Vogelaar Lauran, van den Berg-Emons Rita, Bussmann Hans, Rozenberg Robert, Timman Reinier, van der Woude Christien J
Department of Gastroenterology and Hepatology, Erasmus MC , Rotterdam , The Netherlands.
Scand J Gastroenterol. 2015;50(11):1357-67. doi: 10.3109/00365521.2015.1046135. Epub 2015 May 13.
To assess physical fitness and physical activity in inflammatory bowel disease (IBD) patients and whether fatigue is associated with impaired physical fitness and impaired physical activity.
Ten patients with quiescent IBD and fatigue (fatigue group [FG]) based on the Checklist Individual Strength-Fatigue score of ≥35 were matched for age (±5 years) and sex with a non-fatigue group (NFG) with IBD. Physical fitness was measured with a cyclo-ergometric-based maximal exercise test, a submaximal 6-min walk test, and a dynamometer test to quantify the isokinetic muscle strength of the knee extensors and flexors. Level of physical activity was measured with an accelerometer-based activity monitor.
The patients in both groups did not differ in regard to medication use, clinical characteristics, and body composition. However, medium-to-large effect sizes for impaired physical fitness (both cardiorespiratory fitness and muscle strength) and physical activity were seen between the patients in the FG and the NFG. Especially, intensity of physical activity was significantly lower in the FG patients compared with the NFG patients (effect size: 1.02; p = 0.037). Similar results were seen when outcomes of the FG and NFG were compared with reference values of the normal population.

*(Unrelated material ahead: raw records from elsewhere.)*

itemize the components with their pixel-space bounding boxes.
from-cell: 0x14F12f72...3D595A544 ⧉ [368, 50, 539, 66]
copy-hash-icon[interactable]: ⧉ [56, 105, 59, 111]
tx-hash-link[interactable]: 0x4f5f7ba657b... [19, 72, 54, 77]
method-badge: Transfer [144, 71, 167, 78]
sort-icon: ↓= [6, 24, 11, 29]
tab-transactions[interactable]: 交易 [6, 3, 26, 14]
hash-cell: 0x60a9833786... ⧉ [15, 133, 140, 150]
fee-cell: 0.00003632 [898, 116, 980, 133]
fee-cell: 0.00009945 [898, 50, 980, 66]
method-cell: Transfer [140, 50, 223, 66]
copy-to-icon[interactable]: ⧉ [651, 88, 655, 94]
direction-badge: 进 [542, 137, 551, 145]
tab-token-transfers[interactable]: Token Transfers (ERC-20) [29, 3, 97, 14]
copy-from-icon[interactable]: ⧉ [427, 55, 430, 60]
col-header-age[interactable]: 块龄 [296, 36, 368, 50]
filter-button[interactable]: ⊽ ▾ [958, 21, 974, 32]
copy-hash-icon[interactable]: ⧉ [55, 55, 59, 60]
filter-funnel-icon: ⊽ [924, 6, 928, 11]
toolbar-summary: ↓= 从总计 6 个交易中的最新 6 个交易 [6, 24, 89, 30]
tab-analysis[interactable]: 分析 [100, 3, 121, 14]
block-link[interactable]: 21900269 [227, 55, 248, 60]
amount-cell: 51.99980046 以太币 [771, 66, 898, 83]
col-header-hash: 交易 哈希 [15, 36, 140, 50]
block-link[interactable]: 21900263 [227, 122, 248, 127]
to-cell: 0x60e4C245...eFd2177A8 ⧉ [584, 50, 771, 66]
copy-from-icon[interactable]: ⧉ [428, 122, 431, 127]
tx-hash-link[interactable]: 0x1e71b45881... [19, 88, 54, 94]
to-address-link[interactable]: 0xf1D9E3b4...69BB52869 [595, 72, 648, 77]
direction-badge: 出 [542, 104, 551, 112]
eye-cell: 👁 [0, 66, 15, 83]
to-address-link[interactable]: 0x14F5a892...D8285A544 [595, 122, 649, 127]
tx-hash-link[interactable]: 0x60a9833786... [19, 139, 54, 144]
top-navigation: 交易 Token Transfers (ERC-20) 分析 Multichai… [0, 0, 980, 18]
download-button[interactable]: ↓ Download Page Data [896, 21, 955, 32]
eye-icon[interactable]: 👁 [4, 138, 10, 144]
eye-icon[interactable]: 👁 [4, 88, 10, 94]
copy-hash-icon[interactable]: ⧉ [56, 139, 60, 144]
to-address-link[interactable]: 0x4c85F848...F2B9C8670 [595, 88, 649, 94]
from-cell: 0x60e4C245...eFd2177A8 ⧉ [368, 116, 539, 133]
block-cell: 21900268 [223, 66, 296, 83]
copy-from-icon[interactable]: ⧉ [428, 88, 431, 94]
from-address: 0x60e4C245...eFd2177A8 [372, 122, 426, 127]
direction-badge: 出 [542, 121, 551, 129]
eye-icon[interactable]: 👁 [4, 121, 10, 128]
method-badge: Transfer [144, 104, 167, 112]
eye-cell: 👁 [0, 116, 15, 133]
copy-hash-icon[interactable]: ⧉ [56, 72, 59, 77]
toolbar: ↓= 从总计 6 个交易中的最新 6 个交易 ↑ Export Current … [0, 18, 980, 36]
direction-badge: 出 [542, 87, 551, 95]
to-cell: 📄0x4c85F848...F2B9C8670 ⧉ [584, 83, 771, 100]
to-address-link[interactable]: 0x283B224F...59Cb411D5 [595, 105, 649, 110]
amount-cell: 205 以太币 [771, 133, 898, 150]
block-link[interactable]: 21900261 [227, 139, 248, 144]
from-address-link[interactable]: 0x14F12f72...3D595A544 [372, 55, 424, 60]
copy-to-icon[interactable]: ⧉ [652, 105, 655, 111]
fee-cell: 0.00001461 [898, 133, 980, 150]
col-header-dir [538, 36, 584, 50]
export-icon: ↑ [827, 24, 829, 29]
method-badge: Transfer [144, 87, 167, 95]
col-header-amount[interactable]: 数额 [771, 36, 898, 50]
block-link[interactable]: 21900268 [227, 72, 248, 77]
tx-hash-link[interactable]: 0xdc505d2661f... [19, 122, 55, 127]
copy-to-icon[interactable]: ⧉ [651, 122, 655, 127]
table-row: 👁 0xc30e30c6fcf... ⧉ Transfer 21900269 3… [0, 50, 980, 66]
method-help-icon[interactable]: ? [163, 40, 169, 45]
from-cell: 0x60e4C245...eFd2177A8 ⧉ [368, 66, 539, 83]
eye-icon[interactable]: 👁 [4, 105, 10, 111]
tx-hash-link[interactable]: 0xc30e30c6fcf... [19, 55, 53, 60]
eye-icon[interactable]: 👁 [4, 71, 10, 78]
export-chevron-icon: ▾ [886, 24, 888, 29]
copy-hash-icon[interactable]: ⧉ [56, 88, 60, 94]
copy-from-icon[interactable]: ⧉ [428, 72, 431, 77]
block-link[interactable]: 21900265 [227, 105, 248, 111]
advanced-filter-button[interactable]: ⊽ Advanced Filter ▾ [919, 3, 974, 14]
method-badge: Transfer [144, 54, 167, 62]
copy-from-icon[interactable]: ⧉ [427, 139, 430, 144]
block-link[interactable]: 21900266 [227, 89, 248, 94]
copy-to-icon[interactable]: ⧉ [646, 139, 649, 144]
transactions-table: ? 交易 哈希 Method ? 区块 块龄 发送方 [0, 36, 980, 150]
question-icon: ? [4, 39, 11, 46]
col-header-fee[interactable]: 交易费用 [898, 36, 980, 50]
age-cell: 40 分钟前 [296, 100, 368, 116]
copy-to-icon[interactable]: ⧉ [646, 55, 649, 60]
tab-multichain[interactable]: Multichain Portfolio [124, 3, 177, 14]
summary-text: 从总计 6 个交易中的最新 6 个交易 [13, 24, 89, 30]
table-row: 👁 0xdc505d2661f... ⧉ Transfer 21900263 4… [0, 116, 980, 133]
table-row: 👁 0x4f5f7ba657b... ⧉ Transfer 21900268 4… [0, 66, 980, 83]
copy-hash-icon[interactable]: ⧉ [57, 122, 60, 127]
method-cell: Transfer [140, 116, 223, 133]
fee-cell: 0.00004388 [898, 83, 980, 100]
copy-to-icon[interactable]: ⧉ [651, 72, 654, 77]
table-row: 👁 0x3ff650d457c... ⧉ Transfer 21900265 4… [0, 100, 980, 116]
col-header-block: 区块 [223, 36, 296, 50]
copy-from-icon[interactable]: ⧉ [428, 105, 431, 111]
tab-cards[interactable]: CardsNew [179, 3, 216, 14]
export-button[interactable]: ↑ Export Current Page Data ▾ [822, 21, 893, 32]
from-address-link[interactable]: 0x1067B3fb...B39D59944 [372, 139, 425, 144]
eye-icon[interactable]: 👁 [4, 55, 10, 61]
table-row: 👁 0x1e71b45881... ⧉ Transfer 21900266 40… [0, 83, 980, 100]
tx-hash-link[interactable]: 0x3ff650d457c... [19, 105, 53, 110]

Fatigued IBD patients show an impaired physical fitness and physical activity compared with non-fatigued IBD patients. This gives directions for a physical component in fatigue in IBD patients. Therefore, these new insights into fatigue indicate that these patients might benefit from an exercise program to improve physical fitness and physical activity.
评估炎症性肠病(IBD)患者的体能和身体活动情况,以及疲劳是否与体能受损和身体活动受限相关。
根据个体力量疲劳检查表评分≥35,选取10例处于缓解期且伴有疲劳的IBD患者(疲劳组[FG]),按照年龄(±5岁)和性别与一组无疲劳的IBD患者(非疲劳组[NFG])进行匹配。通过基于循环测力计的最大运动试验、次极量6分钟步行试验以及测力计试验来测量体能,以量化膝伸肌和屈肌的等速肌力。使用基于加速度计的活动监测器来测量身体活动水平。
两组患者在用药情况、临床特征和身体组成方面无差异。然而,FG组和NFG组患者之间在体能受损(包括心肺功能和肌肉力量)和身体活动方面存在中到大的效应量。特别是,FG组患者的身体活动强度显著低于NFG组患者(效应量:1.02;p = 0.037)。当将FG组和NFG组的结果与正常人群的参考值进行比较时,也得到了类似的结果。
与无疲劳的IBD患者相比,疲劳的IBD患者表现出体能和身体活动受损。这为IBD患者疲劳的身体因素提供了方向。因此,这些关于疲劳的新见解表明,这些患者可能受益于改善体能和身体活动的运动计划。